URL scheme deny-list

browser_navigate and browser_authenticate accept only http: and https: URLs (plus the special about:blank). Other URL schemes are refused before the underlying agent-browser CLI is invoked:

file: — would let pages read local filesystem paths
chrome: and chrome-extension: — internal browser pages and installed extensions
javascript: — equivalent to eval() against the current document
data: — inlined attacker-controlled HTML/JS payloads
view-source: — defeats the same-origin policy on rendered content
about: — privileged internal pages (about:config, about:cache, about:debugging, …); only about:blank is permitted

Cookie and session persistence

The connector tells agent-browser to use a named, persistent session via AGENT_BROWSER_SESSION_NAME (default value: mcp).

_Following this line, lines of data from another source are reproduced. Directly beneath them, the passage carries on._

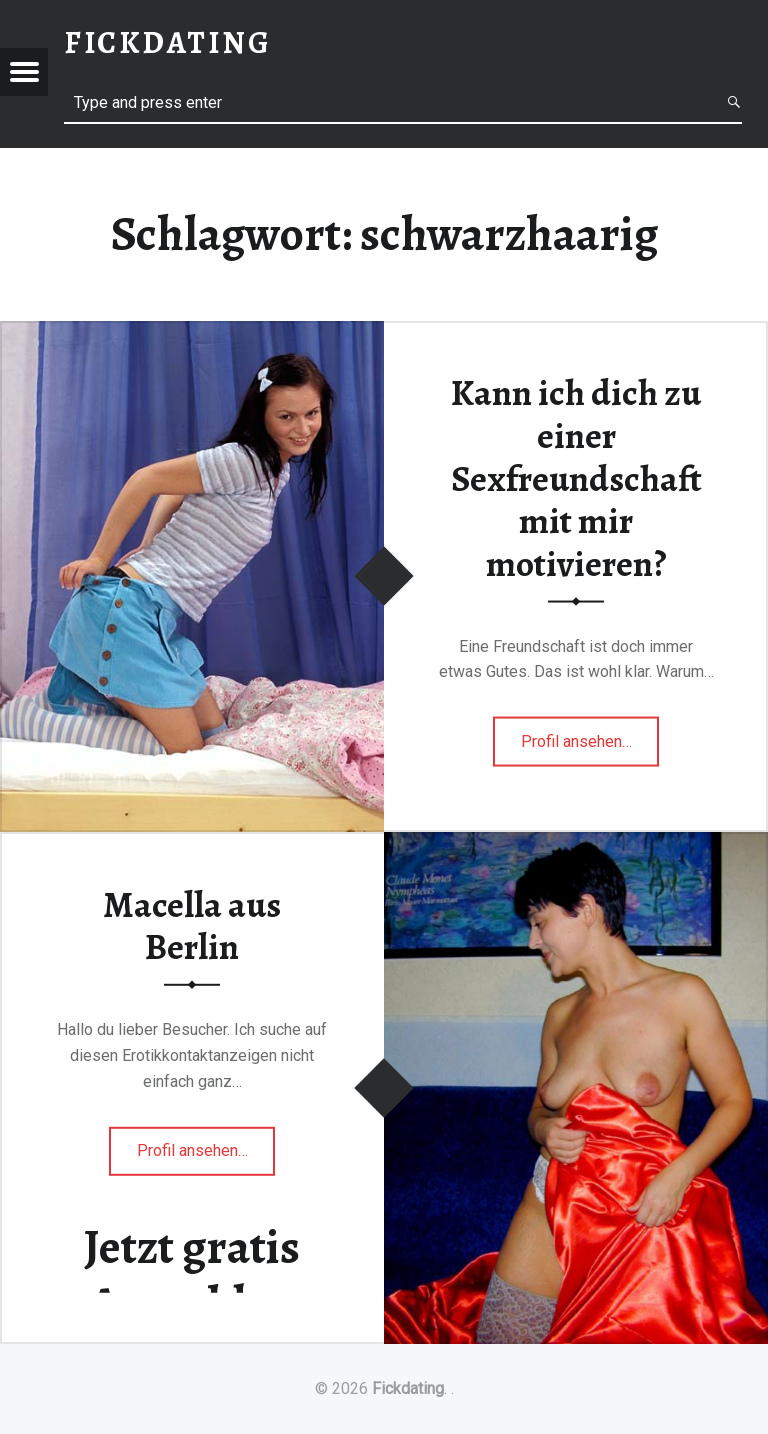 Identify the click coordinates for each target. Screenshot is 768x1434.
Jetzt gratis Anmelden (192, 1275)
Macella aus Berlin (192, 925)
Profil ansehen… (590, 747)
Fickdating (408, 1388)
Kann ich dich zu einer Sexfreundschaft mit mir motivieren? (576, 478) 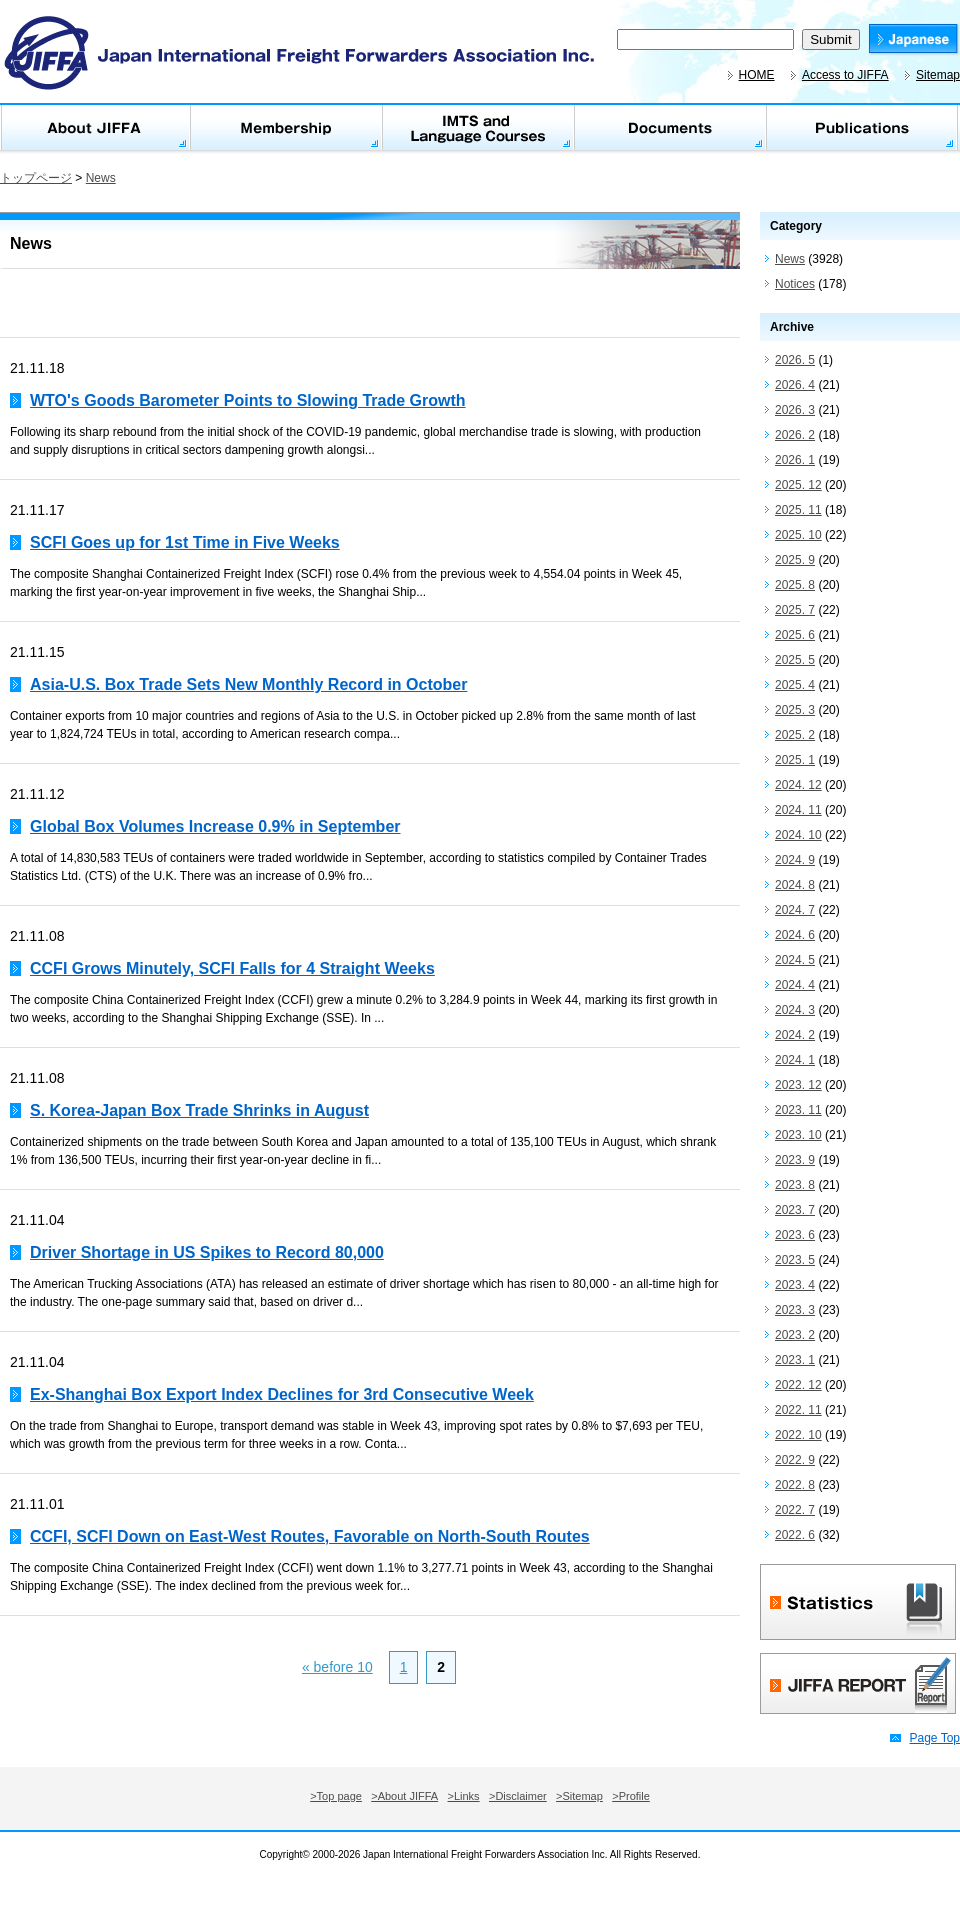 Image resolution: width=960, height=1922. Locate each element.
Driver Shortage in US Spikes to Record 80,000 (207, 1252)
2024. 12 (798, 785)
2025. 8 (795, 585)
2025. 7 (795, 610)
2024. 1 (795, 1060)
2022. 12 (798, 1385)
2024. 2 (795, 1035)
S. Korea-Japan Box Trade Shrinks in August (199, 1110)
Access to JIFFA (845, 75)
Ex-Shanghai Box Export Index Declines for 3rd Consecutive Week (282, 1394)
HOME (757, 75)
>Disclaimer (518, 1796)
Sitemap (938, 75)
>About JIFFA (404, 1796)
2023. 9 (795, 1160)
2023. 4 (795, 1285)
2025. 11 (798, 510)
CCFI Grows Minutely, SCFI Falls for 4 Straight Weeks (232, 968)
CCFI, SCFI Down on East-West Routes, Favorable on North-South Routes (310, 1536)
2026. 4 (795, 385)
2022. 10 (798, 1435)
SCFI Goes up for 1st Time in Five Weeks (185, 542)
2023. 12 (798, 1085)
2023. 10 (798, 1135)
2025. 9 (795, 560)
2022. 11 (798, 1410)
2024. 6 (795, 935)
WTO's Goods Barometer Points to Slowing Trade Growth (248, 400)
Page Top (935, 1738)
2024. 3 (795, 1010)
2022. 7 (795, 1510)
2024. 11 (798, 810)
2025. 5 (795, 660)
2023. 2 (795, 1335)
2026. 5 (795, 360)
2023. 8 (795, 1185)
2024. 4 (795, 985)
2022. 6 (795, 1535)
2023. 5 (795, 1260)
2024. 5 (795, 960)
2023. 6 (795, 1235)
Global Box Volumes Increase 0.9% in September (215, 826)
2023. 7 (795, 1210)
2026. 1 (795, 460)
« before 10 (337, 1667)
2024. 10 (798, 835)
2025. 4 (795, 685)
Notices (795, 284)
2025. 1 (795, 760)
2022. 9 (795, 1460)
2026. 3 (795, 410)
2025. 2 (795, 735)
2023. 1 (795, 1360)
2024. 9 (795, 860)
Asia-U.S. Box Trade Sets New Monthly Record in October (248, 684)
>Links (464, 1796)
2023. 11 (798, 1110)
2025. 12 (798, 485)
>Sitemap (579, 1796)
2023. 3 (795, 1310)
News (101, 178)
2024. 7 (795, 910)
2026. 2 (795, 435)
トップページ (36, 178)
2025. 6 (795, 635)
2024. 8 (795, 885)
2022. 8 (795, 1485)
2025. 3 (795, 710)
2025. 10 (798, 535)
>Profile (631, 1796)
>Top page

All cookies, localStorage data, and any logins performed via browser_authenticate are stored on disk under that session name and reused across runs. Anyone who can read the session storage — the local user, other tools running as the same user, or backups — can also use those logged-in sessions.

To override the session name (for example, to keep separate profiles per project) set AGENT_BROWSER_SESSION_NAME explicitly in the host's MCP server config. To wipe state, close the browser via browser_close and remove the session directory managed by agent-browser.

License

FSL-1.1-MIT